You begin to worry about social cohesion: the burgeoning gap between rich and poor as well as the increasingly squeezed middle; the excessive concentration of wealth in a few select financial centres, such as the City of London and Canary Wharf, at the expense of everyone else.

You brood about the loss of community and social solidarity. You become nostalgic for the lost values once embodied by organised labour or in mining and manufacturing communities. Suddenly, not everything about the 1970s seems so bad.

Culture

You favour personal liberties, civil rights, and freedom for people to express themselves in whatever medium. In fact, that’s what you once marched for. You endorsed principles of free speech that allowed you to critique positions you disagreed with, especially those that restricted your lifestyle choices.

What you didn’t anticipate was that some of your radical confrères would never be satisfied with the attainment of the principles of equality of opportunity for everyone, and that your once libertarian politics would now be used to divide society along racial and ethnic lines. More cynically, you find that those progressives you once marched with, who found free speech useful to promote their views, now occupy the commanding heights of cultural power themselves. And they are not quite so keen on letting others express dissent from their fashionably woke orthodoxies.

You begin to suspect that the progressive mind is not quite as open as you once assumed and that cultural conservatives may have a point. In fact, you realise that it’s conservatives who are prepared to defend your right to express your opinions rather than your woke comrades, who seem more interested in cancelling you entirely. Indeed, as a left-wing feminist, like Julie Bindel or Suzanne Moore, you find that the Daily Mail and Daily Telegraph are more willing to offer you a platform than the Guardian.

Covid-19

You are a long-time left leaning social democrat, who has always voted Labour. You support the betterment of the education, health and welfare of the working class, yet were dismayed by the response of the mainstream left to the Covid-19 pandemic. The Labour leadership, both in parliament and in its control of the Welsh Assembly, replaced any residual commitment to civil liberty with support and encouragement for a health despotism, encouraging more and harder lockdowns, the economic burden of which fell disproportionately on poorer people.
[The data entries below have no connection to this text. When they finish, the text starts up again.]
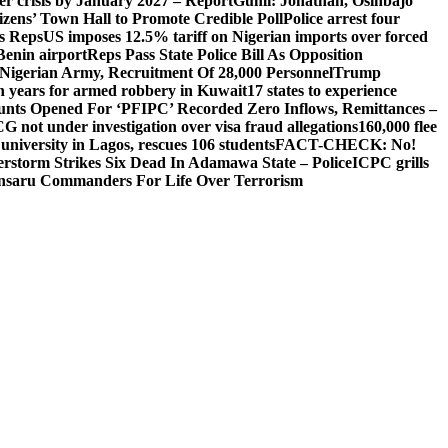
ger crisis by January 2027 – Report
Gumi: Jonathan, Osinbajo
izens’ Town Hall to Promote Credible Poll
Police arrest four
ls Reps
US imposes 12.5% tariff on Nigerian imports over forced
Benin airport
Reps Pass State Police Bill As Opposition
Nigerian Army, Recruitment Of 28,000 Personnel
Trump
en years for armed robbery in Kuwait
17 states to experience
nts Opened For ‘PFIPC’ Recorded Zero Inflows, Remittances –
not under investigation over visa fraud allegations
160,000 flee
iversity in Lagos, rescues 106 students
FACT-CHECK: No!
rstorm Strikes Six Dead In Adamawa State – Police
ICPC grills
Ansaru Commanders For Life Over Terrorism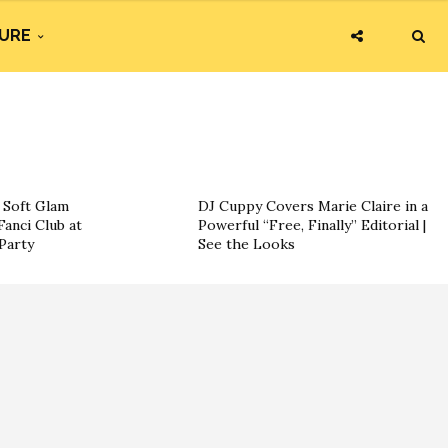
URE
g Soft Glam
DJ Cuppy Covers Marie Claire in a
Fanci Club at
Powerful “Free, Finally” Editorial |
Party
See the Looks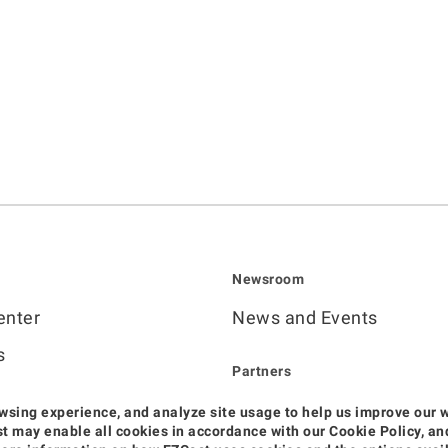
Newsroom
enter
News and Events
s
Partners
Become Sales Partner
wsing experience, and analyze site usage to help us improve our 
deos
Cast may enable all cookies in accordance with our Cookie Policy, 
Official Distributors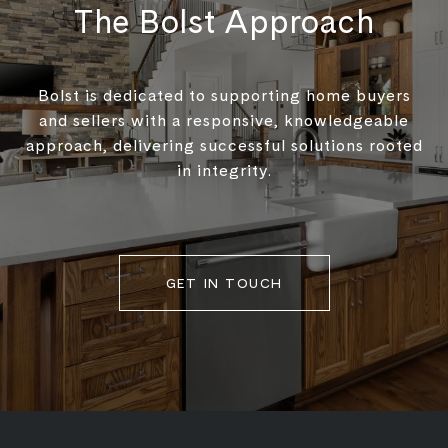
The Bolst Approach
Bolst is dedicated to supporting home buyers
and sellers with a responsive, knowledgeable
approach, delivering successful solutions rooted
in integrity.
GET IN TOUCH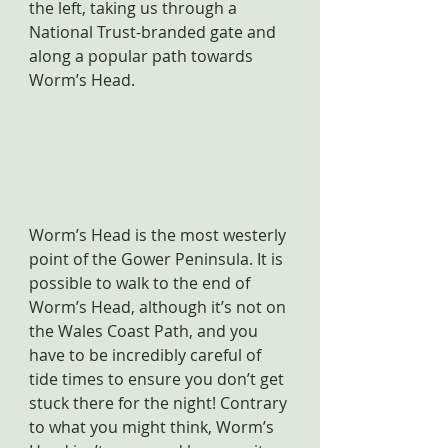
the left, taking us through a 
National Trust-branded gate and 
along a popular path towards 
Worm’s Head.
Worm’s Head is the most westerly 
point of the Gower Peninsula. It is 
possible to walk to the end of 
Worm’s Head, although it’s not on 
the Wales Coast Path, and you 
have to be incredibly careful of 
tide times to ensure you don’t get 
stuck there for the night! Contrary 
to what you might think, Worm’s 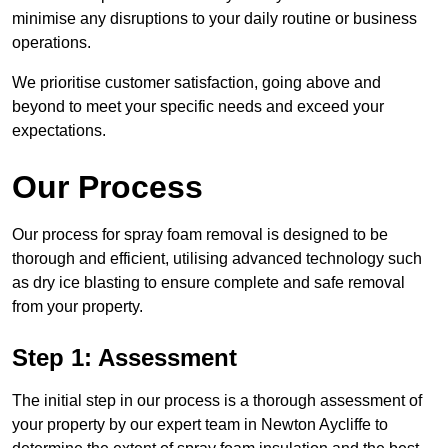
minimise any disruptions to your daily routine or business
operations.
We prioritise customer satisfaction, going above and
beyond to meet your specific needs and exceed your
expectations.
Our Process
Our process for spray foam removal is designed to be
thorough and efficient, utilising advanced technology such
as dry ice blasting to ensure complete and safe removal
from your property.
Step 1: Assessment
The initial step in our process is a thorough assessment of
your property by our expert team in Newton Aycliffe to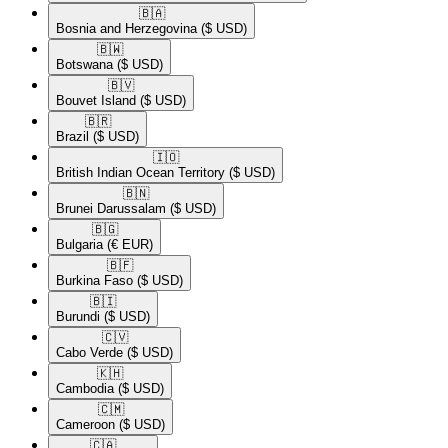
🇧🇦​
Bosnia and Herzegovina
($ USD)
🇧🇼​
Botswana
($ USD)
🇧🇻​
Bouvet Island
($ USD)
🇧🇷​
Brazil
($ USD)
🇮🇴​
British Indian Ocean Territory
($ USD)
🇧🇳​
Brunei Darussalam
($ USD)
🇧🇬​
Bulgaria
(€ EUR)
🇧🇫​
Burkina Faso
($ USD)
🇧🇮​
Burundi
($ USD)
🇨🇻​
Cabo Verde
($ USD)
🇰🇭​
Cambodia
($ USD)
🇨🇲​
Cameroon
($ USD)
🇨🇦​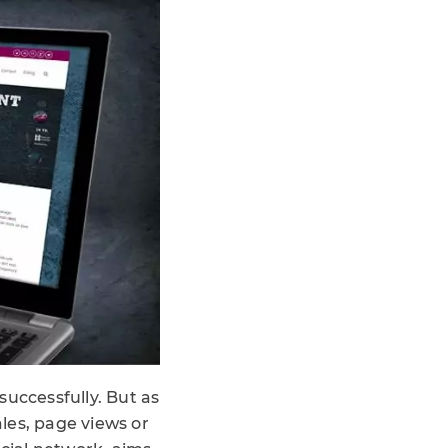
successfully. But as
ales, page views or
You observed that the only politicians and commentators prepared to question the disproportionate, anti-science Covid hysteria, were libertarian or sceptic conservatives, who seemed to care more about ideas once cherished by the left, like workers’ rights, children’s education, equal treatment, and civil liberties, than your increasingly soft totalitarian friends on the left.

Mutual recognition

An evolving trans politics, then, rests on a regard for those across the political divide based on mutual respect for the integrity of their views and subsequent recognition of, and tentative agreement on, the standpoint that they each adopt. These might be summarised as follows:

  • An appreciation of the left’s thoughtful and more considered critiques of the machinations of elite power and a recognition of the importance of the thinking of a variety of thinkers from C. Wright Mills and Noam Chomsky to Christopher Lasch and Richard Rorty, who questioned the nature of power elites in modernity, the possibilities and limitations of post-modern bourgeois liberalism, and the difficulties of the minimal self in the narcissistic ‘me’ decades.
  • A shared commitment to freedom of thought and speech, and a recognition from some on the traditional left that a classical liberal and conservative disposition is far more willing to uphold the right to dissent. It is traditional conservatives who support cancelled feminists like Julie Bindel, Germaine Greer, Kathleen Stock and J.K. Rowling and defend their right to speak whilst the Guardian maintains a stony silence, if not outright hostility.
  • An acknowledgement that those who do speak out against their former tribe or political identity, whether it’s George Galloway, Julie Bindel, Paul Embery or J.K. Rowling, are heterodox dissenters, and their courage deserves to be recognised.
  • A shared understanding that minorities do often have a hard time and can be victims of prejudice – but not primarily the kind that the woke orthodoxy would like you to believe. Rather, minorities have become the silent victims of a cynical, careerist, managerial class who thrive on keeping classes and minorities downtrodden and dependent. It is daily exemplified in the bigotry of low expectations, or the violence and deprivation of Democrat run cities in the US and Labour run boroughs in the UK.
  • An evolving consciousness that shared values of history, solidarity and liberty unite elements of the old left and traditional right. Or perhaps more accurately, this equates to a shared understanding of a common fate against impersonal, unaccountable and self-aggrandising elites.

Transphobia

The emergence of trans politics is uncomfortable for those glued to a traditional binary of left and right. In fact, the crossover or unifying elements of left/right politics, especially its coalescence over certain forms of shared consciousness and cross political solidarity, alarms the elites in politics, business and the media who balk at such apostasy and the dangerous challenge to their power and ideological grip.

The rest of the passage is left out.